(Assigned task): Below are some records; copy each line in them that contains "بمنظور".

--- Given records ---

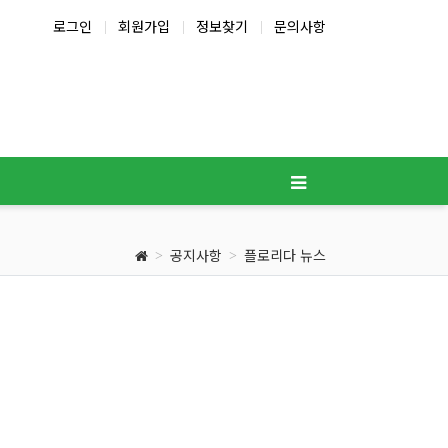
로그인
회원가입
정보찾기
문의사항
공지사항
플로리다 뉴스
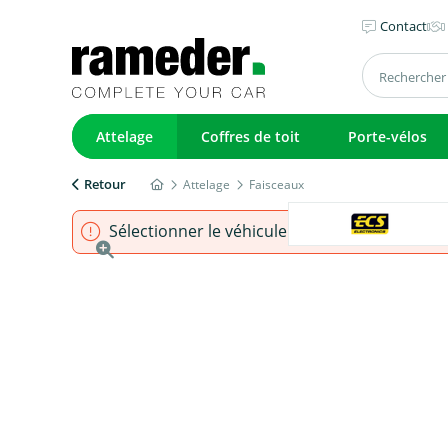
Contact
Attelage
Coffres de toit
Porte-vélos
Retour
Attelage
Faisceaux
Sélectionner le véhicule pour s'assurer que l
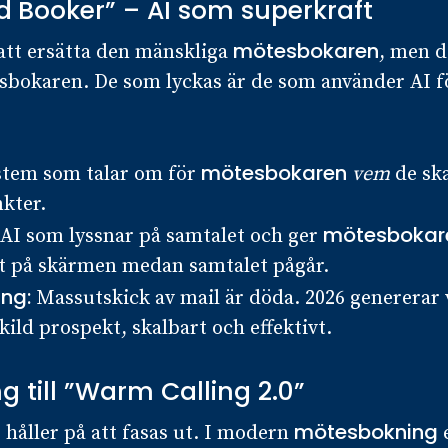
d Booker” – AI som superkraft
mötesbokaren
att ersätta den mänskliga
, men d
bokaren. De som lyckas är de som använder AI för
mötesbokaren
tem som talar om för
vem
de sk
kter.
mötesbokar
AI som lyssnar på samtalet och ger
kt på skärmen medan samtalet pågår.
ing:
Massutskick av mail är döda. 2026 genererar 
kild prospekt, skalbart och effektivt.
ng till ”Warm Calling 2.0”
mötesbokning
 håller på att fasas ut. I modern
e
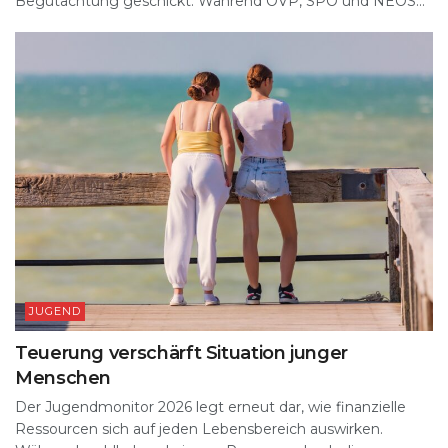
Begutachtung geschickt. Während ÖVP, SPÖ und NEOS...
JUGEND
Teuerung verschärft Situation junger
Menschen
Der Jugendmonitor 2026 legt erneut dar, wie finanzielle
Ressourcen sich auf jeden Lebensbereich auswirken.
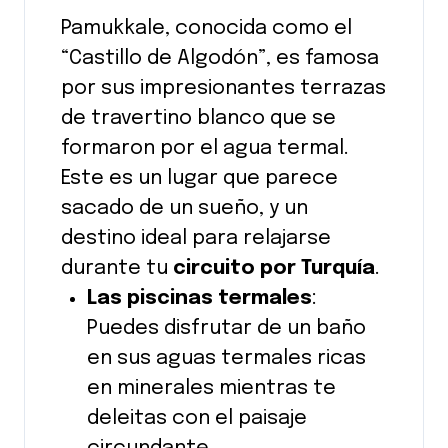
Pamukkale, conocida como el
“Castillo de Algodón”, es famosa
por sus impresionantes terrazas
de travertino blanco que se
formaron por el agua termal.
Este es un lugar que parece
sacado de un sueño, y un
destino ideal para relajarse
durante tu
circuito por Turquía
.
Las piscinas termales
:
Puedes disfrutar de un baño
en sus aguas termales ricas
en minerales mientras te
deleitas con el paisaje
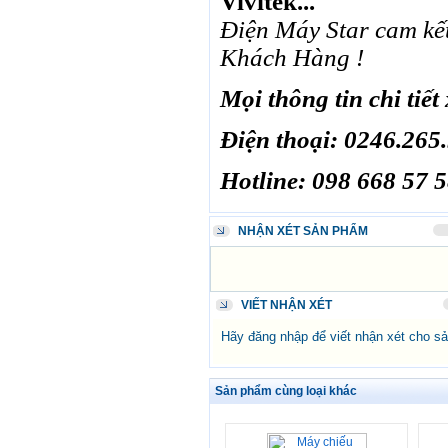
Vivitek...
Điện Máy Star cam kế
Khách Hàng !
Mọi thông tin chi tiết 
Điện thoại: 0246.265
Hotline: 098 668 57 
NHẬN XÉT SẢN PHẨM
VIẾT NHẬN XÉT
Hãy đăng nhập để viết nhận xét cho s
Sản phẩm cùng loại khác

---
--- Given records ---

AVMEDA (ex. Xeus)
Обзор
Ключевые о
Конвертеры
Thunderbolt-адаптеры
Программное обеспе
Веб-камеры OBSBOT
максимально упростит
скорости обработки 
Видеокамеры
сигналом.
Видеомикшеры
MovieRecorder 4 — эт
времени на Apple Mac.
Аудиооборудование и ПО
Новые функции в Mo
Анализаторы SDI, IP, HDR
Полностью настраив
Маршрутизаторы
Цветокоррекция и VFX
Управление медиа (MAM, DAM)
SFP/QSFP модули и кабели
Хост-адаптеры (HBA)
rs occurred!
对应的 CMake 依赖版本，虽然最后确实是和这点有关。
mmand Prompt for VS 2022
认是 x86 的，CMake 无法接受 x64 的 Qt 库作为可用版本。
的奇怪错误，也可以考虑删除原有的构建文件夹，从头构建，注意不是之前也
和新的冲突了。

---
--- Given records ---

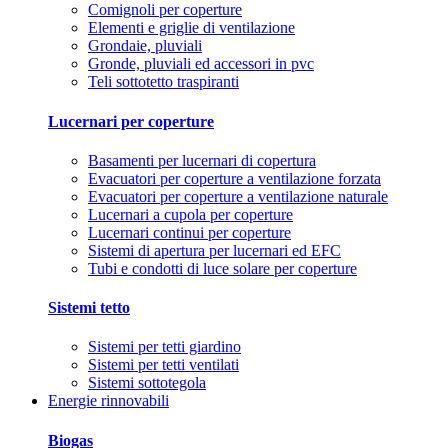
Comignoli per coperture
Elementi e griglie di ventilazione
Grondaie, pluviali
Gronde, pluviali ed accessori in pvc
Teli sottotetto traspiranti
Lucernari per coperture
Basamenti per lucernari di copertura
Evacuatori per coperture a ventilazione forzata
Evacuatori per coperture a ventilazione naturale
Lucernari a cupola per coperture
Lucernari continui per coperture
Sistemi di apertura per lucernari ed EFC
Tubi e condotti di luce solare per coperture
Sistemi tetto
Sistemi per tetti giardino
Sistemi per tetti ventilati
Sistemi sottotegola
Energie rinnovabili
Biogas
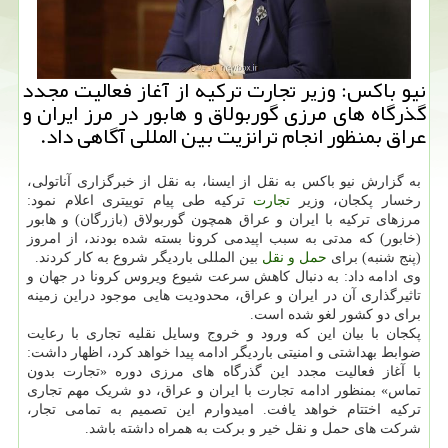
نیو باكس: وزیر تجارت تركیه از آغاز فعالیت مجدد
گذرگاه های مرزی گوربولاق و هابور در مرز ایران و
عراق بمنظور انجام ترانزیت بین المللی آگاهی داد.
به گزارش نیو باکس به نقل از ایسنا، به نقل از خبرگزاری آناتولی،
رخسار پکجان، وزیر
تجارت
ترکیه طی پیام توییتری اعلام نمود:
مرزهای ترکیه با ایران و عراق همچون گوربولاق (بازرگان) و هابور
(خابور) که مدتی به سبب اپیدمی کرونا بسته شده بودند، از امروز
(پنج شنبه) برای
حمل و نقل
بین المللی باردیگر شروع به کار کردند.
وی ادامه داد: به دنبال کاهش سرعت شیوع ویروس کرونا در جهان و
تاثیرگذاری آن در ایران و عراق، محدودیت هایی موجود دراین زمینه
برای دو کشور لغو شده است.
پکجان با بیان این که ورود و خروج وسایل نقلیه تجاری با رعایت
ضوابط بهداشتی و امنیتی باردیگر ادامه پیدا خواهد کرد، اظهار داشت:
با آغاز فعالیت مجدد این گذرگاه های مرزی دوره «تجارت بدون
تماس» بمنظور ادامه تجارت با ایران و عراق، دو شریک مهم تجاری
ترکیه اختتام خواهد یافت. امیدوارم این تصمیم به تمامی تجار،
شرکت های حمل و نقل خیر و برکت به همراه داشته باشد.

---

(Answer box):
عراق بمنظور انجام ترانزیت بین المللی آگاهی داد.
تماس» بمنظور ادامه تجارت با ایران و عراق، دو شریک مهم تجاری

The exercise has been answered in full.